## Input

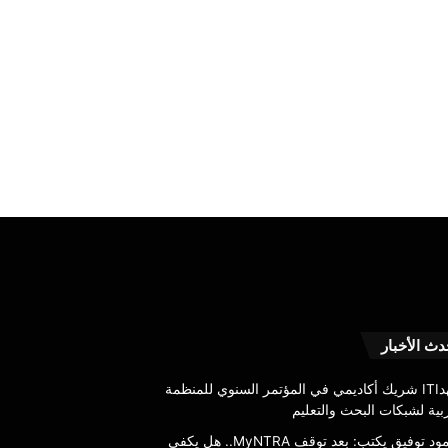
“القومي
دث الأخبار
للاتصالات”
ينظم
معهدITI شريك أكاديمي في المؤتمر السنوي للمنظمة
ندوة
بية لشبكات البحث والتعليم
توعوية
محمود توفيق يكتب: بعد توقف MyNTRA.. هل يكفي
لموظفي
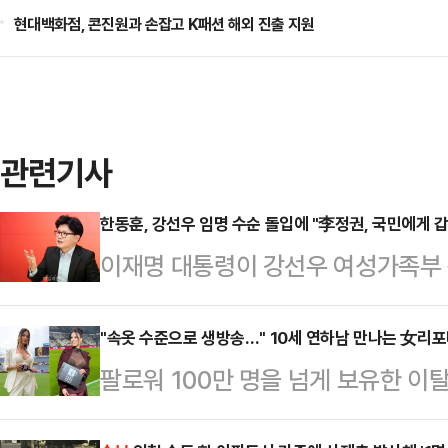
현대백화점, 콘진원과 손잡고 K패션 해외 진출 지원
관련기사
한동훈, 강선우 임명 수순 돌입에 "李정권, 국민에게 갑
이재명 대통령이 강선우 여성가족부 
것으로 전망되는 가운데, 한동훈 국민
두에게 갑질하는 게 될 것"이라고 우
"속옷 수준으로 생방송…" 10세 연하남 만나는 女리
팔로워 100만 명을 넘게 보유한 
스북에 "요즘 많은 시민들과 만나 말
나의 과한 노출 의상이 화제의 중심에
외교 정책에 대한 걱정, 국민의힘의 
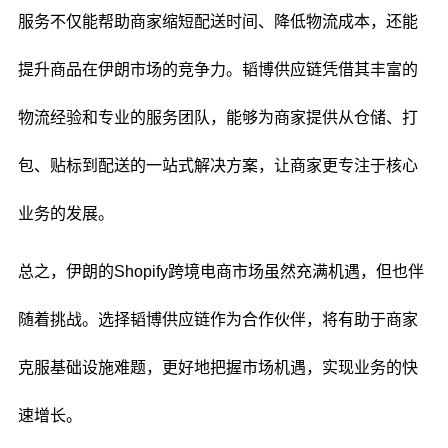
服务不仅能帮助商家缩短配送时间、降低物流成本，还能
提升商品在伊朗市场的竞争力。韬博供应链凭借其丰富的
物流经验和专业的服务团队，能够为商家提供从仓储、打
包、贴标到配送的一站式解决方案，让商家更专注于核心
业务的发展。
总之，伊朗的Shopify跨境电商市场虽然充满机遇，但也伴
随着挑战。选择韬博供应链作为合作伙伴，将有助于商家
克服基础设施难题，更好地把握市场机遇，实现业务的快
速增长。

==

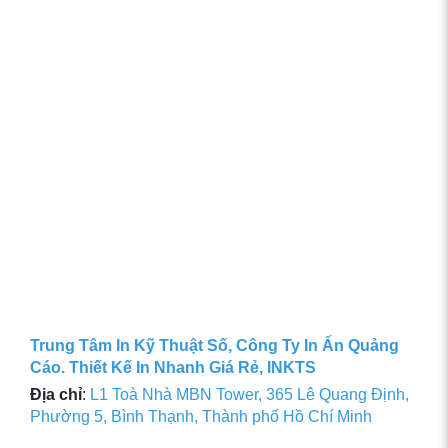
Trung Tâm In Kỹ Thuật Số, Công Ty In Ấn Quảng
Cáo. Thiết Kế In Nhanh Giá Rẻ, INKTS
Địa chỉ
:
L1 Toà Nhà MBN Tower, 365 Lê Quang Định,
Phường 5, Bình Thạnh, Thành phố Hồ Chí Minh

## Your goal
Look above for the line with "L1 Toà Nhà MBN" and the line with "Phường 5, Bình Thạnh, Thành phố Hồ Chí Minh"; transcribe both and all lines in between, exactly, and nothing else.

## Result of the exercise
L1 Toà Nhà MBN Tower, 365 Lê Quang Định,
Phường 5, Bình Thạnh, Thành phố Hồ Chí Minh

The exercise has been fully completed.